The Main Reason We Don't Have Enough Foster Families

As we close out National Foster Care Month, I want to look at two news articles that came out the same day in April.  In the first, the reporters looked at the number of children in Idaho in short-term rentals and the need for more foster care options.  According to the state foster care agency, “there was a shortage of available foster homes across the state, forcing workers to send children to facilities out of state and to use short-term rentals.”

In the second article, published in the same outlet on the same day, long-time foster parents in Idaho explain why they are no longer willing to foster and why they "tell them to stay away."  The gist of the complaint is that, after they accepted a child with the intention to adopt and made strong connections, the agency removed the child with two days notice.  As the parents point out, everyone in the family has suffered grief from the experience.  "Our daughter was sad asking where's my brother?
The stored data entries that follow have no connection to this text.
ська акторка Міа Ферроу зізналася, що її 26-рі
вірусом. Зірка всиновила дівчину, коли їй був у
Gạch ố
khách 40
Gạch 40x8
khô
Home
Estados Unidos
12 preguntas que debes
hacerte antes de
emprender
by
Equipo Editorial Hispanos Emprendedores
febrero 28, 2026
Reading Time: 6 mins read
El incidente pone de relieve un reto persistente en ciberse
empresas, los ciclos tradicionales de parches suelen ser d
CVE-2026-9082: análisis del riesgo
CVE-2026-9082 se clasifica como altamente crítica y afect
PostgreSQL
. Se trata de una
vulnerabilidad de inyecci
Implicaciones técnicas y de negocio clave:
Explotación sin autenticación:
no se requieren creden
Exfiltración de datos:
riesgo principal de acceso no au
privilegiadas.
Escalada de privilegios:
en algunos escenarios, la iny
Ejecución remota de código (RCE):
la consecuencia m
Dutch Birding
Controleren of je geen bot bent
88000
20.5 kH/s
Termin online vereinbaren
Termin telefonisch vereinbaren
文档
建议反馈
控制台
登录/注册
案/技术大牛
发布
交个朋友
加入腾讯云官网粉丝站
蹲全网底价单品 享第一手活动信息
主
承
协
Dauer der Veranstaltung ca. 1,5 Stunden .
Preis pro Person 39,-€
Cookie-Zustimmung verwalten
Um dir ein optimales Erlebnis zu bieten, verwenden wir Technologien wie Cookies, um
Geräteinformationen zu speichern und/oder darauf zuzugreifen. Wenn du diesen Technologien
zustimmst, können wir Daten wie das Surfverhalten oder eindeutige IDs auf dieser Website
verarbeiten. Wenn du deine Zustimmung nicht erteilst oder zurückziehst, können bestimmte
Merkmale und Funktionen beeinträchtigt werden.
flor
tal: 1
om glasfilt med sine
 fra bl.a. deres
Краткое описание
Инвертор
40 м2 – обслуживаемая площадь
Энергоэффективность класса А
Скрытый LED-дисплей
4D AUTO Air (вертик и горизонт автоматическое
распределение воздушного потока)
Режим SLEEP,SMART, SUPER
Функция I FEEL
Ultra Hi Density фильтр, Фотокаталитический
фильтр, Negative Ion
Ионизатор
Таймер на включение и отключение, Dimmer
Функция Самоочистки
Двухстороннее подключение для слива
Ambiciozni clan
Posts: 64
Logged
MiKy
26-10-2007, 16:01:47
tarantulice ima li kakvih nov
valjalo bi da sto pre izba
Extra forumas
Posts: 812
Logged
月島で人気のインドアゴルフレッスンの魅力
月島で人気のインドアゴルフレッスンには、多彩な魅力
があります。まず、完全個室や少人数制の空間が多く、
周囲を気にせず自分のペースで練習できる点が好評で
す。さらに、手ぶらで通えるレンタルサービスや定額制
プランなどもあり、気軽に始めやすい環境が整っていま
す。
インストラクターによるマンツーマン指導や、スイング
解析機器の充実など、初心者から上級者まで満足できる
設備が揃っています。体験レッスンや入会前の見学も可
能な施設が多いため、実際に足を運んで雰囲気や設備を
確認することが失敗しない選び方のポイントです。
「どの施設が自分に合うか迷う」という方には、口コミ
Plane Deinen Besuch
Every now and then she still asks... saying I wish I had my brother back."

Of course, the brother uprooted from his second home was not available for comment.  

It's a reminder that, if foster care agencies really want more foster parents, they have to treat them with respect and fairness.  Few people will voluntarily sign up with an organization that treats them as a fungible commodity and ignores the human costs of agency decisions.

Gayle said she got a call from a caseworker quickly. She said, "She just started telling me about this little boy that's already in a foster home, but they didn't want to adopt and he needed a pre-permanency family." With the intention of permanency, the connections they made were strong, but after over 18 months full of difficulties and disagreements with case workers and officials, their foster son was taken away, with two days' notice.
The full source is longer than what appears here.